* Task to complete *
Repeat exactly the lines of the listing below, please, starting with the first and ending with the line containing "Mimikatz підтримується як проект з відкритим"; leave out the rest.

* Input records *
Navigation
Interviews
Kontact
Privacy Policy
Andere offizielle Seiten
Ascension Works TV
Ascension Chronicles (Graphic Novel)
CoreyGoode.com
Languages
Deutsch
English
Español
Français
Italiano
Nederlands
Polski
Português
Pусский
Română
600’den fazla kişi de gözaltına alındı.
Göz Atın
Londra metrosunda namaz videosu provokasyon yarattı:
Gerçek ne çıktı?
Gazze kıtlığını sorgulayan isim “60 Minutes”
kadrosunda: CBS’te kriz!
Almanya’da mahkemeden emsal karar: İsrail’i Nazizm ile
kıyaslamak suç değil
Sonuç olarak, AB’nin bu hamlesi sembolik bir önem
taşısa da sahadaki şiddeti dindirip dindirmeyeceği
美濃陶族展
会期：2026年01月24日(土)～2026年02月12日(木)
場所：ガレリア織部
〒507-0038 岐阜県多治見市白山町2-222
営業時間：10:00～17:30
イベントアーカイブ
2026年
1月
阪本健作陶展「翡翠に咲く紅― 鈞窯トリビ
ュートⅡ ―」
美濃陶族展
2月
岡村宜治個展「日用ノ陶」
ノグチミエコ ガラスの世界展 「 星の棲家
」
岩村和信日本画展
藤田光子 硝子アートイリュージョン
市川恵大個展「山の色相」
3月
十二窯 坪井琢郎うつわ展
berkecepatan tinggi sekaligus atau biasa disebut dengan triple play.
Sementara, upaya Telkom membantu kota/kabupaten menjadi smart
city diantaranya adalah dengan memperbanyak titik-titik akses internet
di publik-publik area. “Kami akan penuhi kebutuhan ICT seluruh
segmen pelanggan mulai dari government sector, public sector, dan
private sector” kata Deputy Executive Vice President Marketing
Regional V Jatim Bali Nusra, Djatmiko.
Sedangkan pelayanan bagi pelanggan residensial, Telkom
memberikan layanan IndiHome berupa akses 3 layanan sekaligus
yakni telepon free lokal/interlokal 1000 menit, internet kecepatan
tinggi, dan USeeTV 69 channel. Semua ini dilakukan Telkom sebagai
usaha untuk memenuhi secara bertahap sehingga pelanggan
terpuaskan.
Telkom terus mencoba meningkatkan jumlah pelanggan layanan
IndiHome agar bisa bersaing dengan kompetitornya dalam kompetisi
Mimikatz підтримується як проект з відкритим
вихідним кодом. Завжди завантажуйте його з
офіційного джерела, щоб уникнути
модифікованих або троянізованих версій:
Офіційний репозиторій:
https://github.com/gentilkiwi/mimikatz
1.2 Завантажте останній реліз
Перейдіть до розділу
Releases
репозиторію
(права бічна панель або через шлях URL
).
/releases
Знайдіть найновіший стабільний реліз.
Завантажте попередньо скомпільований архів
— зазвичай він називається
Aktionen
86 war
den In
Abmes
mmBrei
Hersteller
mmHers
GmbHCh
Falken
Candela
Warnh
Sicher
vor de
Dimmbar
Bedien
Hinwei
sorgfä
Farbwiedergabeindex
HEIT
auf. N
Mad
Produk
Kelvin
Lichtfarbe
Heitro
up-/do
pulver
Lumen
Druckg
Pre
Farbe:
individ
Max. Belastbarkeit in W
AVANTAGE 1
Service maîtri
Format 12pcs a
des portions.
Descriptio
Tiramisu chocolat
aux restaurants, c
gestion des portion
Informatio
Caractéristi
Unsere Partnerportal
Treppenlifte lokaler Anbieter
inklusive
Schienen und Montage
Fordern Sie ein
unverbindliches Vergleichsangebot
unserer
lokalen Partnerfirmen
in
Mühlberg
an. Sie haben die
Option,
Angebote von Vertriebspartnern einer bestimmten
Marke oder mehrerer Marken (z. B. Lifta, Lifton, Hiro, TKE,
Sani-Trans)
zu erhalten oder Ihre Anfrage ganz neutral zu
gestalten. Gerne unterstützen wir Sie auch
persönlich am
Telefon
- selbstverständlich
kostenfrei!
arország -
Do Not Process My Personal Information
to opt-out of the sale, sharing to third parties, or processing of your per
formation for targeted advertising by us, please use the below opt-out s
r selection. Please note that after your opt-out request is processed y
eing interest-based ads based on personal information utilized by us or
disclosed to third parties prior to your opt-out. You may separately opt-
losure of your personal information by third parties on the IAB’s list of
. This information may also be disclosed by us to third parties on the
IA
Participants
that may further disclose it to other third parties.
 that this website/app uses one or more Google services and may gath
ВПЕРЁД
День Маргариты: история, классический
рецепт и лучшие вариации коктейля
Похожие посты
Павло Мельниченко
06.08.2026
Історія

* Solved exercise *
Navigation
Interviews
Kontact
Privacy Policy
Andere offizielle Seiten
Ascension Works TV
Ascension Chronicles (Graphic Novel)
CoreyGoode.com
Languages
Deutsch
English
Español
Français
Italiano
Nederlands
Polski
Português
Pусский
Română
600’den fazla kişi de gözaltına alındı.
Göz Atın
Londra metrosunda namaz videosu provokasyon yarattı:
Gerçek ne çıktı?
Gazze kıtlığını sorgulayan isim “60 Minutes”
kadrosunda: CBS’te kriz!
Almanya’da mahkemeden emsal karar: İsrail’i Nazizm ile
kıyaslamak suç değil
Sonuç olarak, AB’nin bu hamlesi sembolik bir önem
taşısa da sahadaki şiddeti dindirip dindirmeyeceği
美濃陶族展
会期：2026年01月24日(土)～2026年02月12日(木)
場所：ガレリア織部
〒507-0038 岐阜県多治見市白山町2-222
営業時間：10:00～17:30
イベントアーカイブ
2026年
1月
阪本健作陶展「翡翠に咲く紅― 鈞窯トリビ
ュートⅡ ―」
美濃陶族展
2月
岡村宜治個展「日用ノ陶」
ノグチミエコ ガラスの世界展 「 星の棲家
」
岩村和信日本画展
藤田光子 硝子アートイリュージョン
市川恵大個展「山の色相」
3月
十二窯 坪井琢郎うつわ展
berkecepatan tinggi sekaligus atau biasa disebut dengan triple play.
Sementara, upaya Telkom membantu kota/kabupaten menjadi smart
city diantaranya adalah dengan memperbanyak titik-titik akses internet
di publik-publik area. “Kami akan penuhi kebutuhan ICT seluruh
segmen pelanggan mulai dari government sector, public sector, dan
private sector” kata Deputy Executive Vice President Marketing
Regional V Jatim Bali Nusra, Djatmiko.
Sedangkan pelayanan bagi pelanggan residensial, Telkom
memberikan layanan IndiHome berupa akses 3 layanan sekaligus
yakni telepon free lokal/interlokal 1000 menit, internet kecepatan
tinggi, dan USeeTV 69 channel. Semua ini dilakukan Telkom sebagai
usaha untuk memenuhi secara bertahap sehingga pelanggan
terpuaskan.
Telkom terus mencoba meningkatkan jumlah pelanggan layanan
IndiHome agar bisa bersaing dengan kompetitornya dalam kompetisi
Mimikatz підтримується як проект з відкритим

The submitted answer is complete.